Promoting a Growth Mindset: Helping Fitness Clients Achieve and Succeed

GROWTH MINDSET

Most trainers have encountered a client who outwardly appeared to have all the ability and desire needed to achieve their personal goals and aspirations, yet didn’t live up to the expected level. There are numerous reasons for coming up short: improper diet, inadequate rest and recovery, wavering commitment, and so forth. One explanation that some trainers may not have previously had much exposure to is the influence of mindset. Let’s explore how fitness and health success can be bolstered by helping clients adopt a growth mindset.

Mindset Explained

Humans are extremely self-reflective.
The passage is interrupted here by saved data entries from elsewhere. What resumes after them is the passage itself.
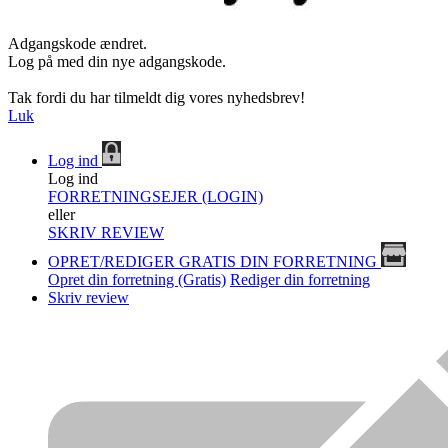
Adgangskode ændret.
Log på med din nye adgangskode.
Tak fordi du har tilmeldt dig vores nyhedsbrev!
Luk
Log ind
Log ind
FORRETNINGSEJER (LOGIN)
eller
SKRIV REVIEW
OPRET/REDIGER GRATIS DIN FORRETNING
Opret din forretning (Gratis)
Rediger din forretning
Skriv review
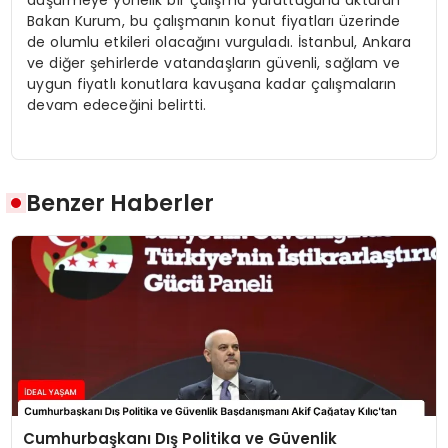
Bakan Kurum, bu çalışmanın konut fiyatları üzerinde
de olumlu etkileri olacağını vurguladı. İstanbul, Ankara
ve diğer şehirlerde vatandaşların güvenli, sağlam ve
uygun fiyatlı konutlara kavuşana kadar çalışmaların
devam edeceğini belirtti.
Benzer Haberler
Cumhurbaşkanı Dış Politika ve Güvenlik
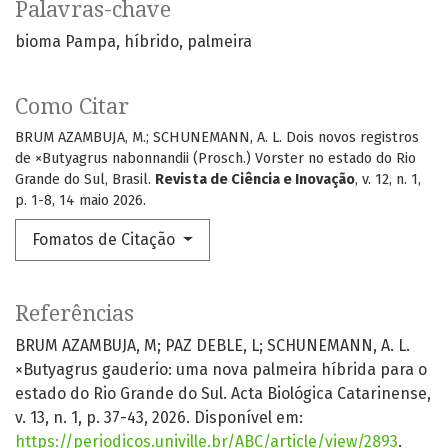
Palavras-chave
bioma Pampa
híbrido
palmeira
Como Citar
BRUM AZAMBUJA, M.; SCHUNEMANN, A. L. Dois novos registros
de ×Butyagrus nabonnandii (Prosch.) Vorster no estado do Rio
Grande do Sul, Brasil.
Revista de Ciência e Inovação
, v. 12, n. 1,
p. 1-8, 14 maio 2026.
Fomatos de Citação
Referências
BRUM AZAMBUJA, M; PAZ DEBLE, L; SCHUNEMANN, A. L.
×Butyagrus gauderio: uma nova palmeira híbrida para o
estado do Rio Grande do Sul. Acta Biológica Catarinense,
v. 13, n. 1, p. 37-43, 2026. Disponível em:
https://periodicos.univille.br/ABC/article/view/2893
.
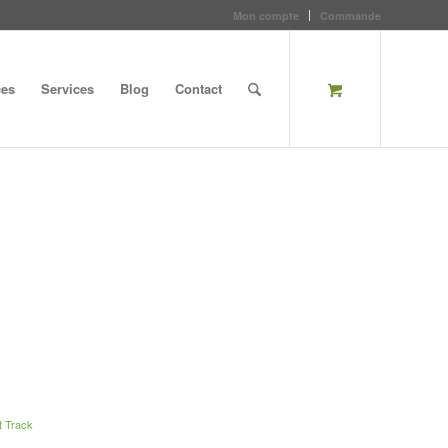
Mon compte
Commande
ces
Services
Blog
Contact
t Track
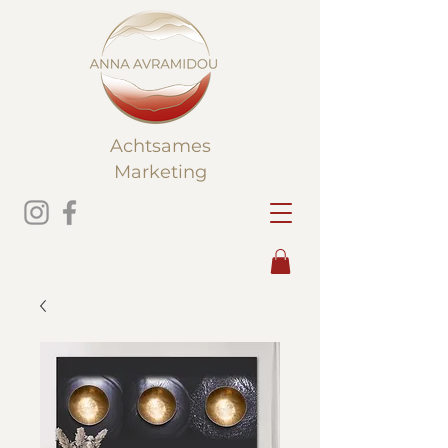
Achtsames
Marketing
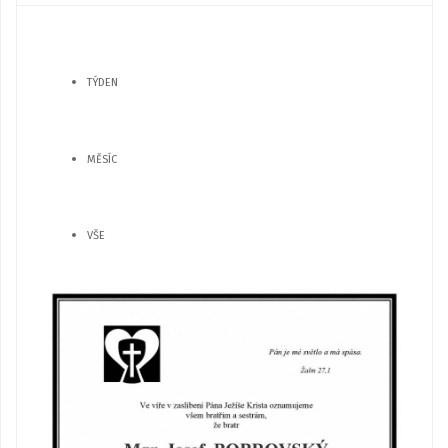
TÝDEN
MĚSÍC
VŠE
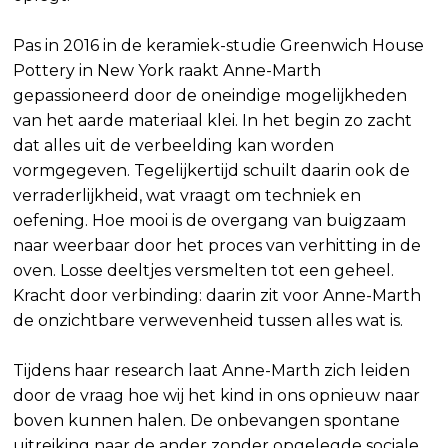
Pas in 2016 in de keramiek-studie Greenwich House
Pottery in New York raakt Anne-Marth
gepassioneerd door de oneindige mogelijkheden
van het aarde materiaal klei. In het begin zo zacht
dat alles uit de verbeelding kan worden
vormgegeven. Tegelijkertijd schuilt daarin ook de
verraderlijkheid, wat vraagt om techniek en
oefening. Hoe mooi is de overgang van buigzaam
naar weerbaar door het proces van verhitting in de
oven. Losse deeltjes versmelten tot een geheel.
Kracht door verbinding: daarin zit voor Anne-Marth
de onzichtbare verwevenheid tussen alles wat is.
Tijdens haar research laat Anne-Marth zich leiden
door de vraag hoe wij het kind in ons opnieuw naar
boven kunnen halen. De onbevangen spontane
uitreiking naar de ander zonder opgelegde sociale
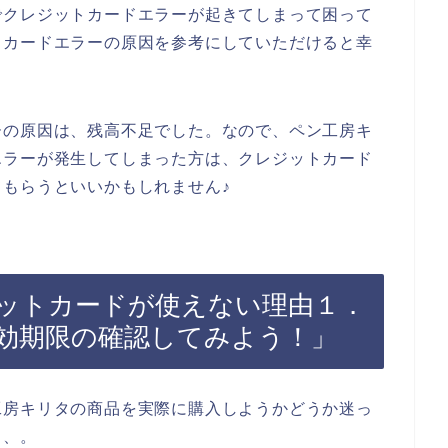
でクレジットカードエラーが起きてしまって困って
トカードエラーの原因を参考にしていただけると幸
ーの原因は、残高不足でした。なので、ペン工房キ
エラーが発生してしまった方は、クレジットカード
もらうといいかもしれません♪
ットカードが使えない理由１．
効期限の確認してみよう！」
工房キリタの商品を実際に購入しようかどうか迷っ
、、。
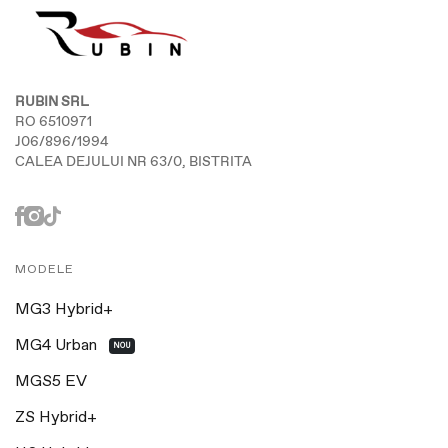
RUBIN SRL
RO 6510971
J06/896/1994
CALEA DEJULUI NR 63/0, BISTRITA
MODELE
MG3 Hybrid+
MG4 Urban
NOU
MGS5 EV
ZS Hybrid+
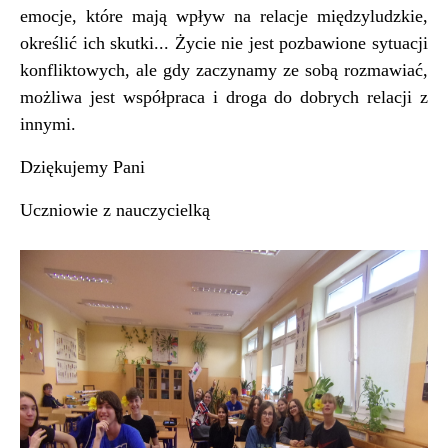
emocje, które mają wpływ na relacje międzyludzkie,
określić ich skutki... Życie nie jest pozbawione sytuacji
konfliktowych, ale gdy zaczynamy ze sobą rozmawiać,
możliwa jest współpraca i droga do dobrych relacji z
innymi.
Dziękujemy Pani
Uczniowie z nauczycielką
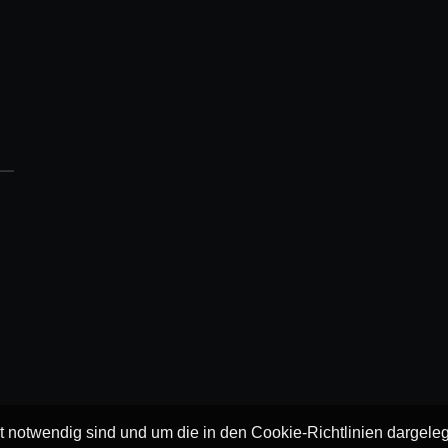
ät notwendig sind und um die in den Cookie-Richtlinien dargel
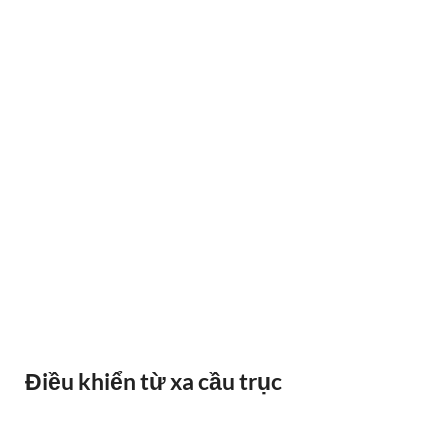
BÁO QUÁ TẢI BANDO
Điều khiển từ xa cầu trục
Every individual has moments where their inner thoughts are self-critical, negative, or anxious in the face of adversity. Similarly, every person has occasions where they embrace challenges, persist despite setbacks, and put in concentrated effort to overcome obstacles. The ways in which we process and react to difficult situations are guided by our methods of thinking, or in another word, our mindsets.

A mindset is the collection of attitudes or beliefs an individual holds.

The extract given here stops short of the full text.